Abstract by Cesar Ramon Romero Leguizamon

This thesis contains three independent studies:

The first provides evidence of the functional effects of corticotropin-releasing factor receptor 1 (CRFR1) activation by corticotropin-releasing factor (CRF) and urocortin (Ucn) on neurons of the Laterodorsal Tegmentum (LDT). It is a primary cholinergic nucleus located in the brainstem, part of the reticular activating system that provides the majority of cholinergic input to brain areas related to the control of mood, arousal and addiction.

Stress is a physiological response that seeks to maintain homeostasis in response to a traumatic or harmful situation. The problem is when this situation becomes chronic and/or maladaptive, facilitating the development of multiple psychiatric disorders such as anxiety, depression and substance use disorder (SUD), conditions that present at neurobiological and clinical sex-specific differences.

Then, is it possible that in presence of a stressor, an increase in acetylcholine (ACh) release can be induced in LDT cholinergic neurons, through the activation of CRFR1?

To investigate the cellular effects of the CRF/Ucn-CRFR1 interaction on LDT cells, electrophysiological studies, in-vitro calcium imaging and immunohistochemistry, were performed on brain slices of male and female mice, characterizing the membrane responses and intracellular calcium changes in cholinergic and non-cholinergic LDT neurons.

These neuropeptides generated inward membrane currents in cholinergic neurons as well as an increase in spontaneous excitatory postsynaptic currents (sEPSCs) and in the intracellular calcium levels. These responses involved effects on intracellular signaling pathways, the mitogen-activated protein kinase and extracellular signal-regulated kinase (MAPK/ERK) along with Inositol trisphosphate (IP3) pathway. These effects of depolarization on the cell membrane and increase in intracellular levels of calcium in cholinergic neurons of LDT, can link stress with a hypercholinergic state that leads to the development of psychiatric disorders.

The second study consisted in the conception and elaboration of an in-vitro device for the organotypic culture of brain slices that contains the LDT nucleus. Organotypic culture of brain slices is a widely used technique in neuroscience. Some of the advantages of this in-vitro experimentation model are the preservation of the architecture and interactions of the cultured tissue. It is an alternative that allows reducing the number of animals used in experimental protocols. Multiple functional and pharmacological studies have successfully used this methodology. However it has never been used to culture slices containing the LDT.

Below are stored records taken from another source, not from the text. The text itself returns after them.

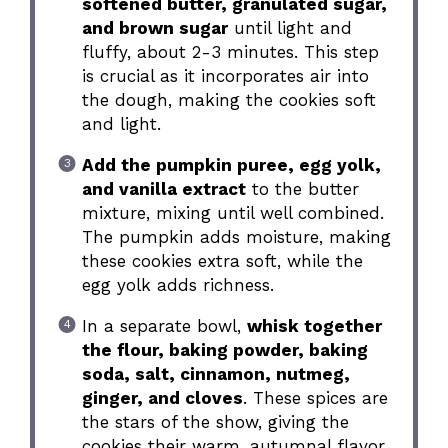
softened butter, granulated sugar,
and brown sugar
until light and
fluffy, about 2-3 minutes. This step
is crucial as it incorporates air into
the dough, making the cookies soft
and light.
Add the pumpkin puree, egg yolk,
and vanilla extract
to the butter
mixture, mixing until well combined.
The pumpkin adds moisture, making
these cookies extra soft, while the
egg yolk adds richness.
In a separate bowl,
whisk together
the flour, baking powder, baking
soda, salt, cinnamon, nutmeg,
ginger, and cloves
. These spices are
the stars of the show, giving the
cookies their warm, autumnal flavor.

LDT is a richly vascularized area; this makes it more vulnerable to hypoxia and early cell death. For this reason, a conventional organotypic culture technique has a high probability of failure. There are several micro-perfusion devices that would be ideal to preserve this delicate tissue, however they have high costs. It was decided to design and create a cost-effective flow system that allows keeping viable brain slices for a longer time.

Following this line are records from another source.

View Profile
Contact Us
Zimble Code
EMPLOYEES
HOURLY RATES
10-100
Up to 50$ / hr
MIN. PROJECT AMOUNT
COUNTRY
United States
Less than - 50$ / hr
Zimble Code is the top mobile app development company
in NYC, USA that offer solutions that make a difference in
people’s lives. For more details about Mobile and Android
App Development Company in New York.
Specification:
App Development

The device kept the LDT brain slices viable for two weeks, and these were evaluated using cell viability assays, electrophysiology and immunohistochemistry. Additionally slices of animals of different ages were cultured and compared with hippocampal slices cultured under the same conditions. Showing that this is a viable methodology to maintain LDT brain slices in adequate conditions during two weeks of culture.

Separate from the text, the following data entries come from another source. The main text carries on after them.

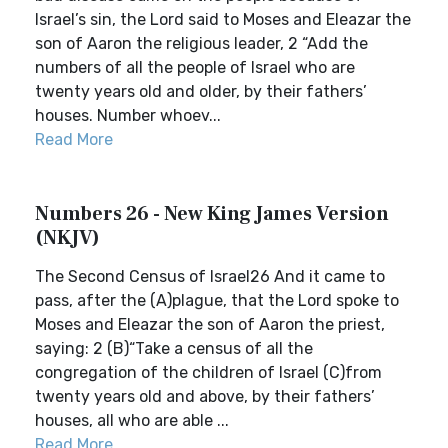
Israel’s sin, the Lord said to Moses and Eleazar the
son of Aaron the religious leader, 2 “Add the
numbers of all the people of Israel who are
twenty years old and older, by their fathers’
houses. Number whoev...
Read More
Numbers 26 - New King James Version
(NKJV)
The Second Census of Israel26 And it came to
pass, after the (A)plague, that the Lord spoke to
Moses and Eleazar the son of Aaron the priest,
saying: 2 (B)“Take a census of all the
congregation of the children of Israel (C)from
twenty years old and above, by their fathers’
houses, all who are able ...
Read More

The third one is an ongoing study, seeks to explore whether our organotypic culture system can be a useful tool to evaluate the effects of chronic exposure to drugs and/or peptides on LDT cultured slices. To achieve this objective, an adaptation of the organotypic culture flow system was performed, through the implementation of a double valve system that allowed us to use two different culture media, the first one a free-cocaine medium and the second supplemented with cocaine (5 μM). Cocaine has been added to the culture medium through two protocols, (i) constant exposure 24 hours a day for 14 days of culture and (ii) 1-hour daily cocaine exposure during 14 days.

To assess the neurotoxic effects of this long-term exposure cell viability tests, electrophysiological recordings, indirect calcium measurement, and immunohistochemistry have been performed. Partially, our results suggest that the adaptation made to our previously validated system is a useful in-vitro tool for chronic exposure to drugs and/or peptides. Additionally, our findings show morphological, metabolic and functional changes induced by chronic cocaine exposure on LDT cells, especially on cholinergic neurons. However, it is necessary to continue conducting more tests that allow us to draw precise conclusions regarding the toxic effects of chronic cocaine exposure on LDT neurons.

In summary, evidence has been produced showing how stressed conditions with high levels of CRF and Ucn have effects on LDT cholinergic neurons that are associated with the generation of the hypercholinergic state. In addition, the organotypic culture of LDT slices has been carried out for the first time, which has allowed us to continue experimental studies implementing this technique.